Vois ! Aucune, parmi tes croyances obscures,
Aucun parmi tes dieux ne peut défier Arthur.
Une veine battait sur sa tempe châtain ;
Il était souverain,
Elle serait forcée de le reconnaître.
Ce serait un de ses accomplissements ;
La raison qui le guidait irait jusqu'à la plus bornée
Parmi tous, et l'Oracle reconnaîtrait enfin son tort.
Les dieux ont été inventés par des lâches,
Pour priver les hommes des plus grandes gloires.
L'ORACLE
Vous êtes arrivés sur ma Terre natale.
Et à l'ordre bâti, donné un coup fatal.
ARTHUR
Je ne suis qu'un parmi les plus grands conquérants.
L'ORACLE
Vous avez tué nos dieux et bafoué les croyants,
Abattu leurs statues, remplacé leurs idoles.
ARTHUR
Et ta vindicte fière encore me désole.
Oui j'ai assassiné votre culte grégaire,
Rendu ton peuple heureux, et libéré la Terre !
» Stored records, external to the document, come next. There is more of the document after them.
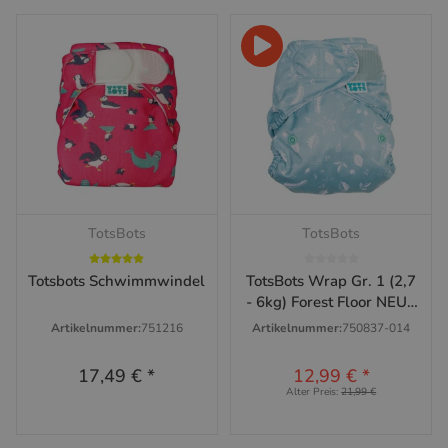
TotsBots
TotsBots
Totsbots Schwimmwindel
TotsBots Wrap Gr. 1 (2,7
- 6kg) Forest Floor NEUE
VERSION
Artikelnummer:
751216
Artikelnummer:
750837-014
17,49 €
*
12,99 €
*
Alter Preis:
21,99 €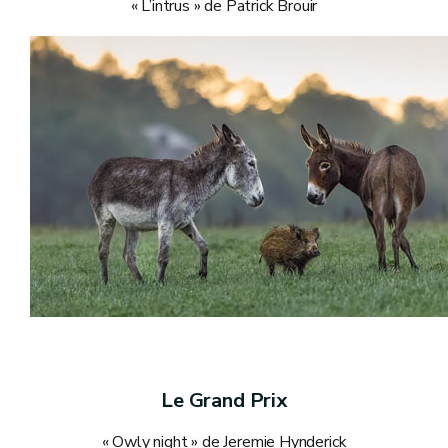
« L’intrus » de Patrick Brouir
Le Grand Prix
« Owly night » de Jeremie Hynderick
Quoi ! Oracle, veux-tu m'intenter un procès ?
Pour avoir défriché le chemin du progrès ?
Comme ils l'étaient alors, tous ces espoirs sont vides,
Tu vis pour me noyer sous ta verve perfide.
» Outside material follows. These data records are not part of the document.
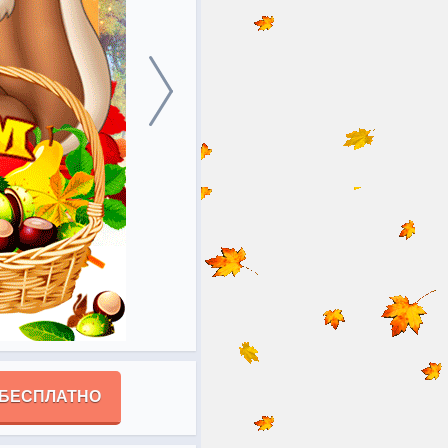
 БЕСПЛАТНО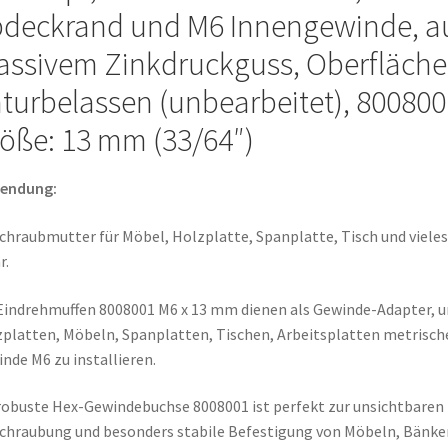
Spanplatte,
deckrand und M6 Innengewinde, a
Tisch
ssivem Zinkdruckguss, Oberfläche
und
vieles
turbelassen (unbearbeitet), 800800
mehr,
öße: 13 mm (33/64″)
von
EMUCA
Menge
endung:
chraubmutter für Möbel, Holzplatte, Spanplatte, Tisch und vieles
r.
Eindrehmuffen 8008001 M6 x 13 mm dienen als Gewinde-Adapter, u
platten, Möbeln, Spanplatten, Tischen, Arbeitsplatten metrisch
nde M6 zu installieren.
robuste Hex-Gewindebuchse 8008001 ist perfekt zur unsichtbaren
chraubung und besonders stabile Befestigung von Möbeln, Bänke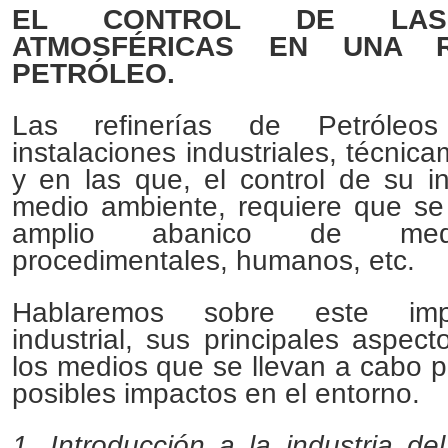
EL CONTROL DE LAS 
ATMOSFÉRICAS EN UNA R
PETRÓLEO.
Las refinerías de Petróleo
instalaciones industriales, técnic
y en las que, el control de su i
medio ambiente, requiere que s
amplio abanico de medi
procedimentales, humanos, etc.
Hablaremos sobre este impo
industrial, sus principales aspec
los medios que se llevan a cabo p
posibles impactos en el entorno.
1. Introducción a la industria del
J'ai attendu, patient, ton jugement céleste.
Tes dieux enfin sont morts, vaincus de ma main leste.
Je ne veux pas pour l'homme un enfer religieux,
Quand science et raison le portent vers les cieux.
L'ORACLE
Mais d'aucune des deux, vous ne connaissez rien.
Mon peuple avait ses dieux, son monde, et vivait bien.
Vous avez bu son sang, vous lui avez tout pris.
Et maintenant, Arthur, au soir de votre vie,
La Mort frappant trois fois à la porte cochère,
Le sommeil vous manquant, vous cherchez la lumière.
Vous êtes lâche, Arthur, d'une lâcheté rance.
GURNEMANZ
Assez, impertinente !
ARTHUR
Arrête, Gurnemanz.
Combien de planètes ?
GURNEMANZ
Cinq planètes rocheuses, dont l'éponyme Brocélia.
Une gravité terrestre. De la vie en surface.
Des objets en orbite.
ARTHUR
C'est ici, n'est-ce pas ?
L'ORACLE
Oui, c'est ici, vieux fou.
GURNEMANZ
Quelques autres détails que j'ai gardé pour vous.
Une station des Arcs en orbite lointaine,
Enfin derrière nous une flottille humaine.
Les rayonnements gamma suggèrent
Que des vaisseaux nous ont pris en chasse.
ARTHUR
S'ils font le moindre signe, et s'ils semblent agressifs,
Écrase-les de tout l'arsenal répressif.
GURNEMANZ
Ce sera fait, seigneur.
ARTHUR
Raccompagne l'Oracle.
Rends-moi compte sitôt de tout nouvel obstacle.
Nous irons sur ce sol, nous trouverons le Graal.
L'ORACLE
La mort vous chantera une ode sépulcrale.
Et si elle ne souhaitait pas être convaincue,
Il serait bientôt temps d'écraser son esprit récalcitrant
Sous la force du sien,
Et de laisser l'Oracle à l'oubli de l'Histoire.